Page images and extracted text
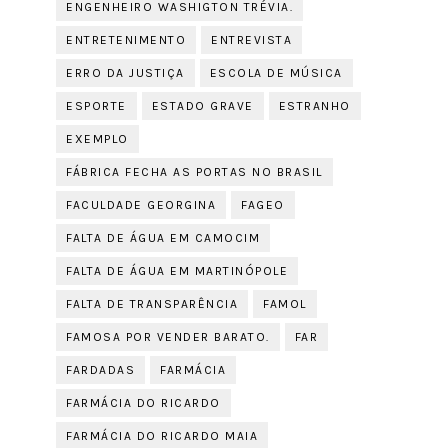
ENGENHEIRO WASHIGTON TRÉVIA.
ENTRETENIMENTO
ENTREVISTA
ERRO DA JUSTIÇA
ESCOLA DE MÚSICA
ESPORTE
ESTADO GRAVE
ESTRANHO
EXEMPLO
FÁBRICA FECHA AS PORTAS NO BRASIL
FACULDADE GEORGINA
FAGEO
FALTA DE ÁGUA EM CAMOCIM
FALTA DE ÁGUA EM MARTINÓPOLE
FALTA DE TRANSPARÊNCIA
FAMOL
FAMOSA POR VENDER BARATO.
FAR
FARDADAS
FARMÁCIA
FARMÁCIA DO RICARDO
FARMÁCIA DO RICARDO MAIA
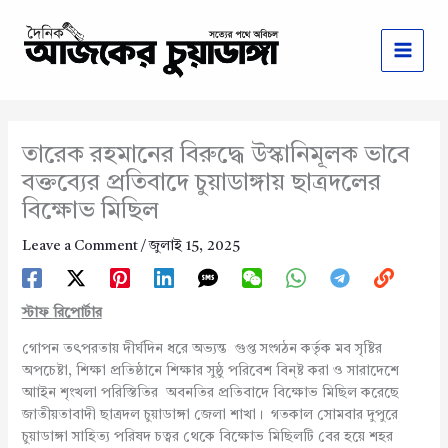
Skip
to
content
তারেক রহমানের বিরুদ্ধে উস্কানিমূলক ভাবে
বক্তব্যের প্রতিবাদে চুয়াডাঙ্গায় ছাত্রদলের
বিক্ষোভ মিছিল
Leave a Comment
/
জুলাই 15, 2025
স্টাফ
রিপোর্টার
গোপন তৎপরতায় দীর্ঘদিন ধরে অভ্যন্ত গুপ্ত সংগঠন কর্তৃক মব সৃষ্টির
অপচেষ্টা, শিক্ষা প্রতিষ্ঠানে শিক্ষার সুষ্ঠু পরিবেশ বিন্ষ্ট করা ও সারাদেশে
আাইন শৃংখলা পরিস্তিতির অবনতির প্রতিবাদে বিক্ষোভ মিছিল করেছে
জাতীয়তাবাদী ছাত্রদল চুয়াডাঙ্গা জেলা শাখা। গতকাল সোমবার দুপুরে
চুয়াডাঙ্গা সাহিত্য পরিষদ চত্বর থেকে বিক্ষোভ মিছিলটি বের হয়ে শহর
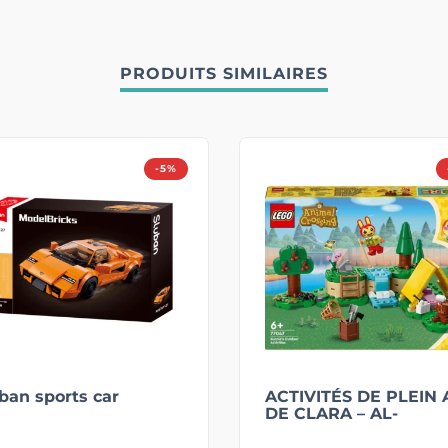
PRODUITS SIMILAIRES
-5%
ban sports car
ACTIVITÉS DE PLEIN 
DE CLARA – AL-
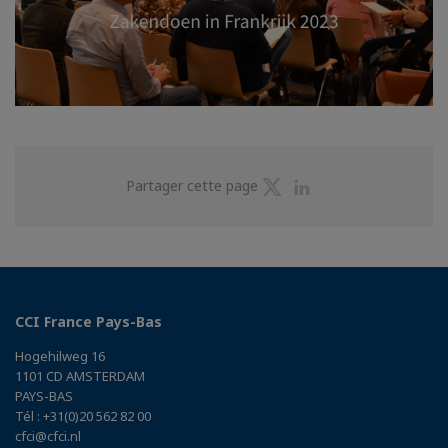
Partager
Partager
Partager cette page
sur
sur
Twitter
Linkedin
CCI France Pays-Bas
Hogehilweg 16
1101 CD AMSTERDAM
PAYS-BAS
Tél : +31(0)20 562 82 00
cfci@cfci.nl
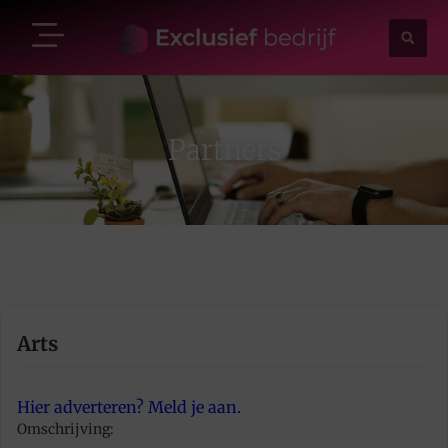
Partners
Arts
Hier adverteren? Meld je aan.
Omschrijving:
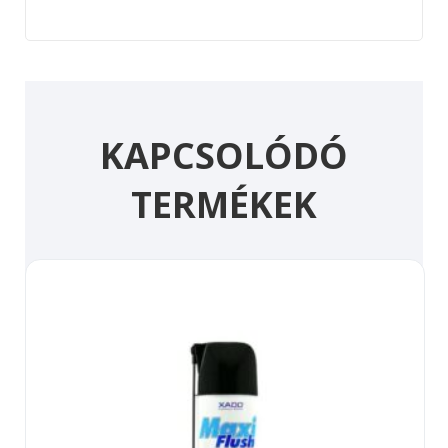
KAPCSOLÓDÓ
TERMÉKEK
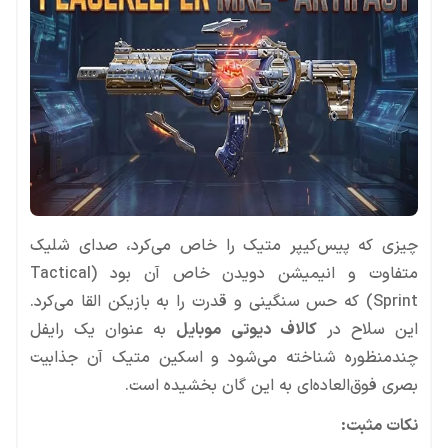
چیزی که پیس‌کیپر متیک را خاص می‌کرد، صدای شلیک
متفاوت و انیمیشن دویدن خاص آن بود (Tactical
Sprint) که حس سنگینی و قدرت را به بازیکن القا می‌کرد.
این سلاح در
کالاف دیوتی موبایل
به عنوان یک رایفل
چندمنظوره شناخته می‌شود و اسکین متیک آن جذابیت
بصری فوق‌العاده‌ای به این گان بخشیده است.
نکات مثبت:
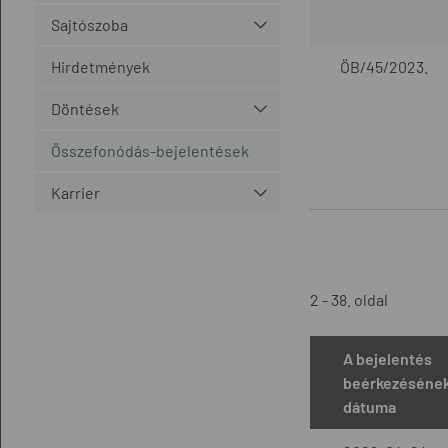
Sajtószoba
Hirdetmények
ÖB/45/2023.
Döntések
Összefonódás-bejelentések
Karrier
2 - 38. oldal
A bejelentés
beérkezéséne
dátuma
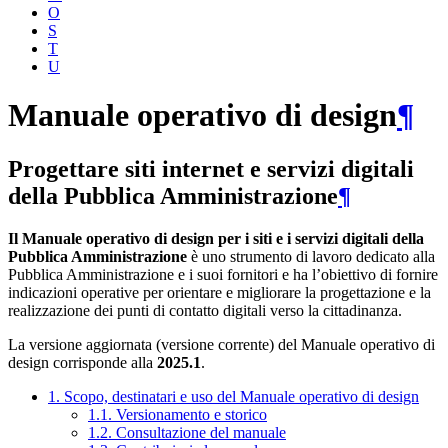
O
S
T
U
Manuale operativo di design
¶
Progettare siti internet e servizi digitali
della Pubblica Amministrazione
¶
Il Manuale operativo di design per i siti e i servizi digitali della
Pubblica Amministrazione
è uno strumento di lavoro dedicato alla
Pubblica Amministrazione e i suoi fornitori e ha l’obiettivo di fornire
indicazioni operative per orientare e migliorare la progettazione e la
realizzazione dei punti di contatto digitali verso la cittadinanza.
La versione aggiornata (versione corrente) del Manuale operativo di
design corrisponde alla
2025.1
.
1. Scopo, destinatari e uso del Manuale operativo di design
1.1. Versionamento e storico
1.2. Consultazione del manuale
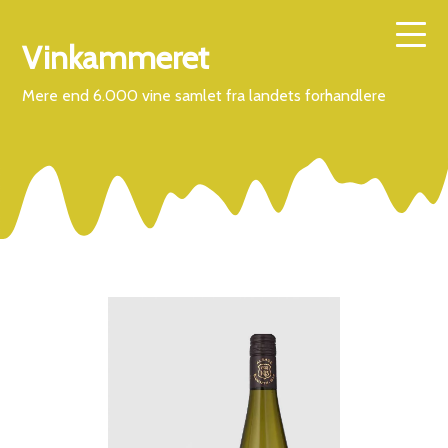
Vinkammeret
Mere end 6.000 vine samlet fra landets forhandlere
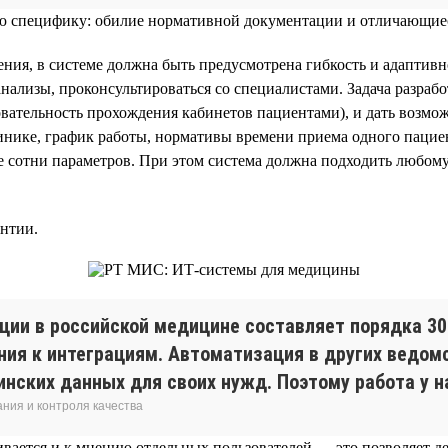
вою специфику: обилие нормативной документации и отличающиес
ния, в системе должна быть предусмотрена гибкость и адаптив
нализы, проконсультироваться со специалистами. Задача разраб
тельность прохождения кабинетов пациентами), и дать возможн
инике, график работы, нормативы времени приема одного пацие
ще сотни параметров. При этом система должна подходить любо
антии.
ии в российской медицине составляет порядка 30% 
ния к интеграциям. Автоматизация в других ведо
инских данных для своих нужд. Поэтому работа у на
ния и контроля качества
ивается и к мнению отдельных пользователей — это позволяет 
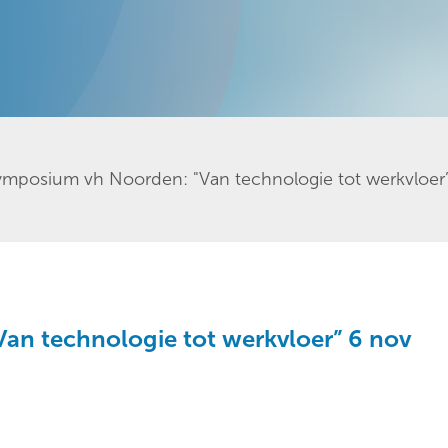
ymposium vh Noorden: "Van technologie tot werkvloer
an technologie tot werkvloer” 6 nov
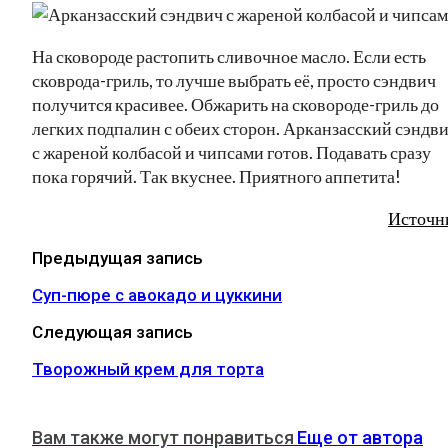
На сковороде растопить сливочное масло. Если есть
сковрода-гриль, то лучше выбрать её, просто сэндвич
получится красивее. Обжарить на сковороде-гриль до
легких подпалин с обеих сторон. Арканзасский сэндв
с жареной колбасой и чипсами готов. Подавать сразу
пока горячий. Так вкуснее. Приятного аппетита!
Источн
Предыдущая запись
Суп-пюре с авокадо и цуккини
Следующая запись
Творожный крем для торта
Вам также могут понравиться
Еще от автора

What is expected
For each line above that contains the word "FARMÁCIA", copy that line.

Reply to the task
FARMÁCIA
FARMÁCIA DO RICARDO
FARMÁCIA DO RICARDO MAIA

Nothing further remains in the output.